Rogers told Gomes about early signs of heat exhaustion: dizziness, weakness, or profuse sweating. She handed Gomes tip sheets she’d printed out after receiving them along with the email alerts.
They included information about how to avoid heat exhaustion and dehydration, as well as specific guidance for patients with asthma, chronic obstructive pulmonary disease (COPD), dementia, diabetes, multiple sclerosis, and mental health concerns.
Rogers pointed out a color chart that ranges from pale yellow to dark gold. It’s a sort of hydration barometer, based on the color of one’s urine.
“So if your pee is dark like this during the day when you’re at work,” she told Gomes, “it probably means you need to drink more water.”
Gomes nodded. “This is more than you were expecting to talk about when you came to the doctor today, I think,” she said with a laugh.
During this visit, an interpreter translated the visit and information into Portuguese for Gomes, who is from Brazil and quite familiar with heat. But he now had questions for Rogers about the best ways to stay hydrated.
“Because here I’ve been addicted to soda,” Gomes told Rogers through the interpreter. “I’m trying to watch out for that and change to sparkling water. But I don’t have much knowledge on how much I can take of it.”
“As long as it doesn’t have sugar, it’s totally good,” Rogers said.
Now Rogers creates heat mitigation plans with each of her high-risk patients. But she still has medical questions that the research doesn’t yet address. For example: If patients take medications that make them urinate more often, could that lead to dehydration when it’s hot? Should she reduce their doses during the warmest weeks or months? And, if so, by how much? Research has yielded no firm answers to those questions.
Deidre Alessio, a nurse practitioner at Cambridge Health Alliance, also has received the email alerts. She has patients who sleep on the streets or in tents and search for places to cool off during the day.
“Getting these alerts makes me realize that I need to do more homework on the cities and towns where my patients live,” she said, “and help them find transportation to a cooling center.”
Most clinics and hospitals don’t have heat alerts built into electronic medical records, don’t filter patients based on heat vulnerability, and don’t have systems in place to send heat warnings to some or all of their patients.
“I would love to see health care institutions get the resources to staff the appropriate outreach,” said Gaurab Basu, a Cambridge Health Alliance physician who co-directs the Center for Health Equity Advocacy and Education at Cambridge Health Alliance. “But hospital systems are still really strained by covid and staffing issues.”

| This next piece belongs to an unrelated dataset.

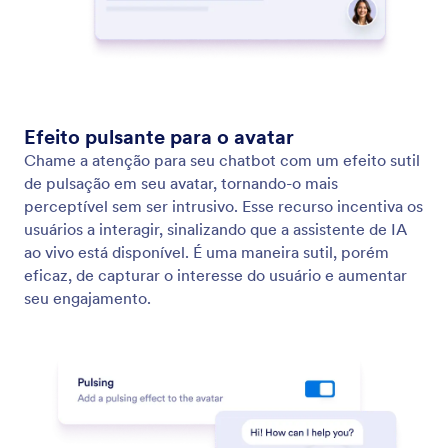
Agente de Voz
Configure seu Agente de IA para lidar com
chamadas de voz pela Web. Personalize a voz do
seu agente para permitir que seus usuários falem
com ele online.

This pilot program is an excellent start and could benefit by including pharmacists, said Kristie Ebi, founding director of the Center for Health and the Global Environment at the University of Washington.
Ebi has studied heat early-warning systems for 25 years. She says one problem is that too many people don’t take heat warnings seriously. In a survey of Americans who experienced heat waves in four cities, only about half of residents took precautions to avoid harm to their health.
“We need more behavioral health research,” she said, “to really understand how to motivate people who don’t perceive themselves to be at risk, to take action.”
For Ebi and other researchers, the call to action is not just to protect individual health, but to address the root cause of rising temperatures: climate change.
“We’ll be dealing with increased exposure to heat for the rest of our lives,” said Dresser. “To address the factors that put people at risk during heat waves, we have to move away from fossil fuels so that climate change doesn’t get as bad as it could.”